This is one of the most difficult texts in all the bible to deal with theologically. The questions it invites include those concerning God’s promise, goodness, omniscience. These all seem to hang in the air at the end of the chapter; the passage closes, the narrative moves on, but the seemingly discordant notes linger. One question does not lack some resolution, however…more on that later.
- Basic Structure: vv1-2, God’s Command; vv3-11, Faithful Response; vv12-19, Faithfulness Honored
- The dramatic portion is framed by narrations of God’s calling Abraham (“Abraham!” vv1, 11), and references to Abraham’s attentive posture (“Here I am,” vv1, 11) and to Isaac (“your son, your only son,” vv2, 12).
- The centerpoint dramatically is the same as it seems theologically and devotionally in connection with the overarching narrative of God’s saving mission in the world. It is Abraham’s answer to his son Isaac’s question, “where is the lamb for the burnt offering?” “Abraham answered, ‘God himself will provide the lamb for the burnt offering” (v8). This is the one question that gets resolution within these verses where the others seem not to be addressed beyond their being raised. It is answered in vv13-14.
- We might investigate cultural and historical background that would help fill in some of our knowledge gaps, like…
- How did the practice of burnt offering sacrifices work?
- What was the practice of human and/or animal sacrifice like in the Ancient Near East (ANE) at that time?
- What is the significance of the mountaintop (literary or historical/cultural, or both) for (a) sacrifice and (b) religious experience?
- What is the significance, if any, of the types of animals–sheep and ram?
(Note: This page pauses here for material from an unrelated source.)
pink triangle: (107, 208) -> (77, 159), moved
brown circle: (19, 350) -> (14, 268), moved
- An obvious connection for Christians is the parallel with Christ’s experience of self-sacrifice: “son, only son” (v2), placing of the wood “on his son Isaac” (v6), the lamb as the burnt offering sacrifice (vv7, 8), setting is a mountaintop (vv2, 14), and Abraham’s words, “God himself will provide the lamb” (v8)
- There are other canonical references that comes to mind as well that we might benefit from bringing into conversation with this text, including gospel passages of the passion such as Mark 14-15 and Luke 22, and the passage on faith and works in James 22:14-24 in which James refers explicitly to this text to make his point in the context of New Testament faith.
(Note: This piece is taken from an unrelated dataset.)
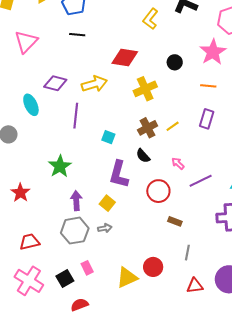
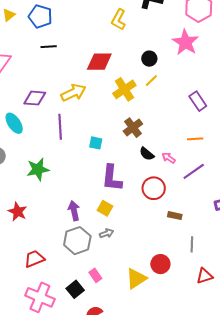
orange line: (208, 86) -> (195, 139), moved
purple rectangle: (207, 119) -> (198, 101), moved, turned -42
yellow line: (173, 126) -> (151, 80), moved
black semicircle: (143, 156) -> (147, 154), moved
green star: (60, 166) -> (38, 169), moved, turned 30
- Pressing a bit further to the theological questions advanced in the story, we might find Daniel 3 (the young men in the fiery furnace) an engaging conversation partner for questions about God’s protection, God’s provision, our faith, and sacrifice that finds one faithful to God.
- Another conversation partner that may help us encounter this text all the more faithfully is our sharing in Holy Communion, or the Eucharist, this Sunday. This sacramental practice reminds us also of a connection to the Passover event, but we’ll listen to its voice in and through an engagement of our text and the richness of the sacrament itself.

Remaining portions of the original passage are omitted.